Selon nos informations, les discussions entre les trois hommes ont abouti à l’élaboration d’un programme, d’une stratégie électorale commune pour le reste de la campagne mais aussi au déploiement de témoins dans les bureaux de vote le jour J. Une déclaration à ce sujet est attendue dans les prochains jours.
« Front anti-prédation »
« L’ambition est de créer autour d’eux un front anti-prédation », explique un membre de l’équipe de campagne d’un des trois candidats. Restera ensuite à définir les conditions du désistement de l’un envers l’autre. Qui acceptera de se retirer ? D’abord convaincu de son destin, Denis Mukwege semble avoir assoupli sa position. « Mettons nos efforts ensemble. Que tout le monde enterre la hache de guerre. Personne ne doit dire c’est moi ou rien », déclarait-il à Jeune Afrique fin octobre.
Quant à Martin Fayulu, il a longtemps donné l’impression de vouloir faire cavalier seul, au sein d’une opposition divisée. Impression confirmée lors du conciliabule organisé à Pretoria.

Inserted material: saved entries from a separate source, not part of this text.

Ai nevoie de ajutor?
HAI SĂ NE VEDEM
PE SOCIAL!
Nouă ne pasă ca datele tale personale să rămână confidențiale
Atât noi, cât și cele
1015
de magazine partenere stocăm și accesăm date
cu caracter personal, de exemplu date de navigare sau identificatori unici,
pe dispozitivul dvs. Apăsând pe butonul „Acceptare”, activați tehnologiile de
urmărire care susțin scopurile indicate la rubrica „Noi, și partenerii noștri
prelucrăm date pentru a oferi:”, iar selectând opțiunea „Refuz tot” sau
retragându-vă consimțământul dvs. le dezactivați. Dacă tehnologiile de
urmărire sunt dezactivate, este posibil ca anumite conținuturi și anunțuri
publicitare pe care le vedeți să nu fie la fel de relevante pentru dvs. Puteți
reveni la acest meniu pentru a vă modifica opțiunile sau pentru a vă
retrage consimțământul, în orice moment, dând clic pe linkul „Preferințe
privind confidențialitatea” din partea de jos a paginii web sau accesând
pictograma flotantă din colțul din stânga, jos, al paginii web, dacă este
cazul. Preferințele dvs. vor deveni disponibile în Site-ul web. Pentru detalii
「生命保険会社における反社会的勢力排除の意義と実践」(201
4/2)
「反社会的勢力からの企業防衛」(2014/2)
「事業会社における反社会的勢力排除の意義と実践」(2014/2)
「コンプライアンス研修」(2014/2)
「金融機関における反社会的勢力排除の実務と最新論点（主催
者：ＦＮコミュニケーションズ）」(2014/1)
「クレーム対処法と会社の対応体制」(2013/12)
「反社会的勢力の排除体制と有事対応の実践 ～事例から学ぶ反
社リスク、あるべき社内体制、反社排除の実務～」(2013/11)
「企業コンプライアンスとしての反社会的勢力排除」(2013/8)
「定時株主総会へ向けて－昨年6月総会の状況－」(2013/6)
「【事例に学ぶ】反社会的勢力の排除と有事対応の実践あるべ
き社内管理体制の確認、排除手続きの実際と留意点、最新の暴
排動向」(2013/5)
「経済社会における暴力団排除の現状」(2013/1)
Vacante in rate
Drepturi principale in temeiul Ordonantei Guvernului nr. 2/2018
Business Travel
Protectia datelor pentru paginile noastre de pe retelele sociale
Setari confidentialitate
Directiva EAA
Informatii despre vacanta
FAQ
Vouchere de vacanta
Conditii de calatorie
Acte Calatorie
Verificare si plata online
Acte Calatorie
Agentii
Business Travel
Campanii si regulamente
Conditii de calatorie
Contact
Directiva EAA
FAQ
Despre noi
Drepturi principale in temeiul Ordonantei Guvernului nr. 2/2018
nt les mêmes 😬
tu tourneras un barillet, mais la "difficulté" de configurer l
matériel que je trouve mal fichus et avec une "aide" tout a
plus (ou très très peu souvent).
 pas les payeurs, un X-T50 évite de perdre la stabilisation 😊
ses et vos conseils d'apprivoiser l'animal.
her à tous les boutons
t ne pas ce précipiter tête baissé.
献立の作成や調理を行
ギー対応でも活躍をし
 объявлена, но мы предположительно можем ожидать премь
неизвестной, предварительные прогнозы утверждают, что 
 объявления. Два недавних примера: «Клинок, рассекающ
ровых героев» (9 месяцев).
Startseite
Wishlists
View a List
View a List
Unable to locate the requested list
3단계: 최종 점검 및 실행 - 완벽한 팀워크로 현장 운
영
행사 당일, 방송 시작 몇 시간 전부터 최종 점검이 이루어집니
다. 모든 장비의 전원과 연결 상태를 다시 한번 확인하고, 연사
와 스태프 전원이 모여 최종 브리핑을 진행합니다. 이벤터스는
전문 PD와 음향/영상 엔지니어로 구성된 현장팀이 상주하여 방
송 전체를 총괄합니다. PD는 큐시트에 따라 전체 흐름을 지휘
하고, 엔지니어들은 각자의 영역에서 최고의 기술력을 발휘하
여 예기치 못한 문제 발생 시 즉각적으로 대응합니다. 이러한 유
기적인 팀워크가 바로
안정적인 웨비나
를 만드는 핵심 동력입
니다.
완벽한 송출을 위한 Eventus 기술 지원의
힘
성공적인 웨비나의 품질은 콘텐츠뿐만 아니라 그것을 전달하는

Présidentielle en RDC : Denis Mukwege peut-il aller jusqu’au bout ?
« Mukwege, comme Fayulu, ont été piégés par Katumbi en Afrique du Sud. Ils n’ont aujourd’hui pas d’autre choix que de faire alliance », assure un acteur des négociations qui précise : « On sera fixé dans les prochains jours, probablement début décembre. »

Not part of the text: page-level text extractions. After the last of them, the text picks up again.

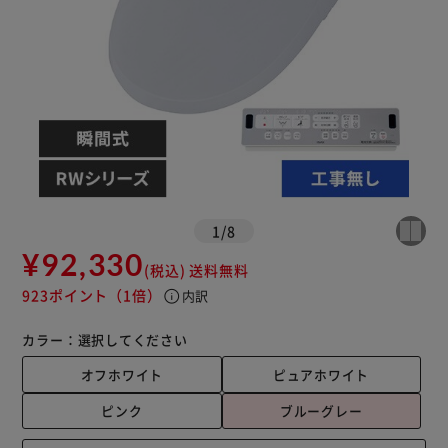
1
/
8
¥92,330
(税込)
送料無料
923ポイント
（1倍）
info
内訳
カラー：
選択してください
オフホワイト
ピュアホワイト
ピンク
ブルーグレー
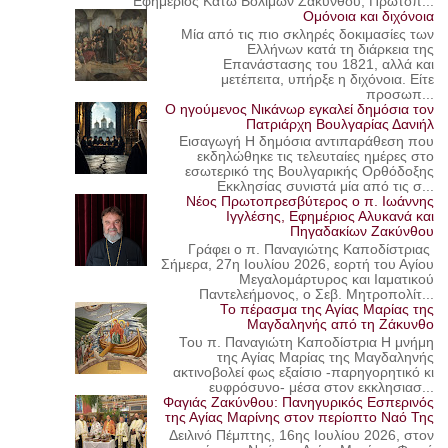
Εφημέριος Κάτω Βολιμών Ζακύνθου, Πρωτοπ...
Ομόνοια και διχόνοια
Μία από τις πιο σκληρές δοκιμασίες των
Ελλήνων κατά τη διάρκεια της
Επανάστασης του 1821, αλλά και
μετέπειτα, υπήρξε η διχόνοια. Είτε
προσωπ...
Ο ηγούμενος Νικάνωρ εγκαλεί δημόσια τον
Πατριάρχη Βουλγαρίας Δανιήλ
Εισαγωγή Η δημόσια αντιπαράθεση που
εκδηλώθηκε τις τελευταίες ημέρες στο
εσωτερικό της Βουλγαρικής Ορθόδοξης
Εκκλησίας συνιστά μία από τις σ...
Νέος Πρωτοπρεσβύτερος ο π. Ιωάννης
Ιγγλέσης, Εφημέριος Αλυκανά και
Πηγαδακίων Ζακύνθου
Γράφει ο π. Παναγιώτης Καποδίστριας
Σήμερα, 27η Ιουλίου 2026, εορτή του Αγίου
Μεγαλομάρτυρος και Ιαματικού
Παντελεήμονος, ο Σεβ. Μητροπολίτ...
Το πέρασμα της Αγίας Μαρίας της
Μαγδαληνής από τη Ζάκυνθο
Του π. Παναγιώτη Καποδίστρια Η μνήμη
της Αγίας Μαρίας της Μαγδαληνής
ακτινοβολεί φως εξαίσιο -παρηγορητικό κι
ευφρόσυνο- μέσα στον εκκλησιασ...
Φαγιάς Ζακύνθου: Πανηγυρικός Εσπερινός
της Αγίας Μαρίνης στον περίοπτο Ναό Της
Δειλινό Πέμπτης, 16ης Ιουλίου 2026, στον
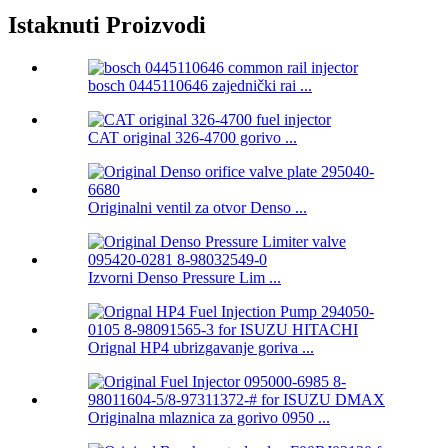
Istaknuti Proizvodi
bosch 0445110646 zajednički rai ...
CAT original 326-4700 gorivo ...
Originalni ventil za otvor Denso ...
Izvorni Denso Pressure Lim ...
Orignal HP4 ubrizgavanje goriva ...
Originalna mlaznica za gorivo 0950 ...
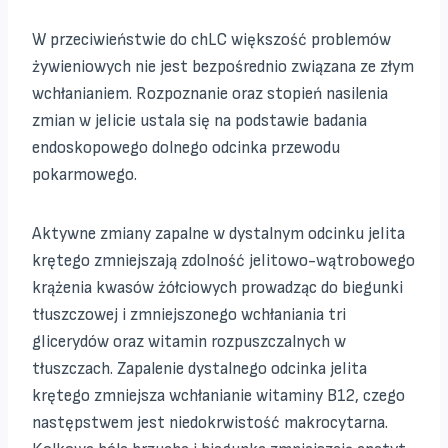
W przeciwieństwie do chLC większość problemów
żywieniowych nie jest bezpośrednio związana ze złym
wchłanianiem. Rozpoznanie oraz stopień nasilenia
zmian w jelicie ustala się na podstawie badania
endoskopowego dolnego odcinka przewodu
pokarmowego.
Aktywne zmiany zapalne w dystalnym odcinku jelita
krętego zmniejszają zdolność jelitowo-wątrobowego
krążenia kwasów żółciowych prowadząc do biegunki
tłuszczowej i zmniejszonego wchłaniania tri
glicerydów oraz witamin rozpuszczalnych w
tłuszczach. Zapalenie dystalnego odcinka jelita
krętego zmniejsza wchłanianie witaminy B12, czego
następstwem jest niedokrwistość makrocytarna.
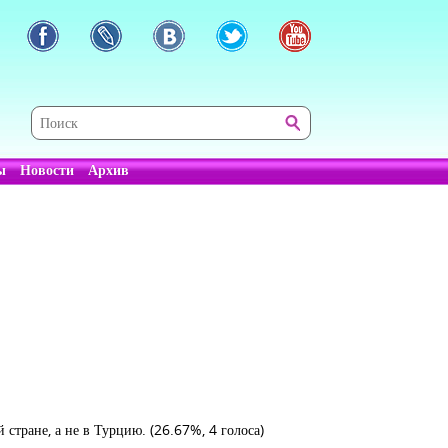
ы
Новости
Архив
 стране, а не в Турцию.
(26.67%, 4 голоса)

Les trois candidats pourraient se retrouver à Kinshasa, marquant une brève pause dans leur campagne. Très discret depuis le 19 novembre, Denis Mukwege a véritablement lancé la sienne le 26 novembre à Bukavu, sa ville natale située dans l’est du pays. De son côté, Martin Fayulu enchaîne les meetings à travers le pays. Après Beni, il était attendu ce 29 novembre à Butembo dans le Nord-Kivu et Bunia, en Ituri. Enfin, Floribert Anzuluni était à Uvira (Sud-Kivu) le 27 novembre pour présenter son projet de société. Il doit désormais tenir meeting à Goma.